## Saved entries
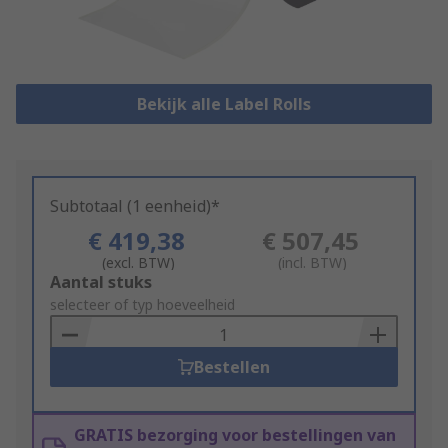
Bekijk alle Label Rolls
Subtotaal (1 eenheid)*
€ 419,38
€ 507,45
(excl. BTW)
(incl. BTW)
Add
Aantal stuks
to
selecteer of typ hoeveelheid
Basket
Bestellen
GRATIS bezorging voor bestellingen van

==

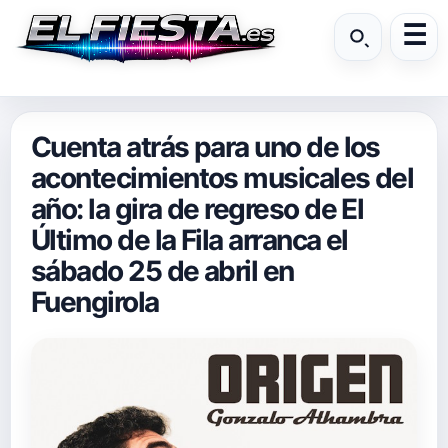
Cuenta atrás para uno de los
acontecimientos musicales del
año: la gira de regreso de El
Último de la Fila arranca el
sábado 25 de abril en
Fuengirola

## GOAL OF THE EXERCISE
For the lines above, output exactly those from the line containing "Bekijk alle Label Rolls" through the line containing "GRATIS bezorging voor bestellingen van", and skip the others.

## EXERCISE ANSWER
Bekijk alle Label Rolls
Subtotaal (1 eenheid)*
€ 419,38
€ 507,45
(excl. BTW)
(incl. BTW)
Add
Aantal stuks
to
selecteer of typ hoeveelheid
Basket
Bestellen
GRATIS bezorging voor bestellingen van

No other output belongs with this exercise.